(Extracted data entries)
- - - - -

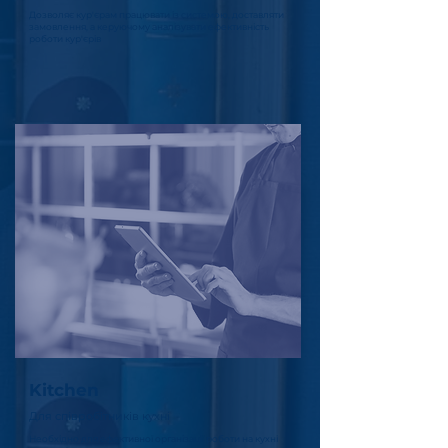
Дозволяє кур'єрам працювати із системою, доставляти
замовлення, а керуючому аналізувати ефективність
роботи кур'єрів
Kitchen
Для співробітників кухні
Необхідно для ефективної організації роботи на кухні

- - - - -

- **Problem to work on**: Go through the records above, find every line with the word "роботи", and list those lines.

- **Solution for this task**:
роботи кур'єрів
Необхідно для ефективної організації роботи на кухні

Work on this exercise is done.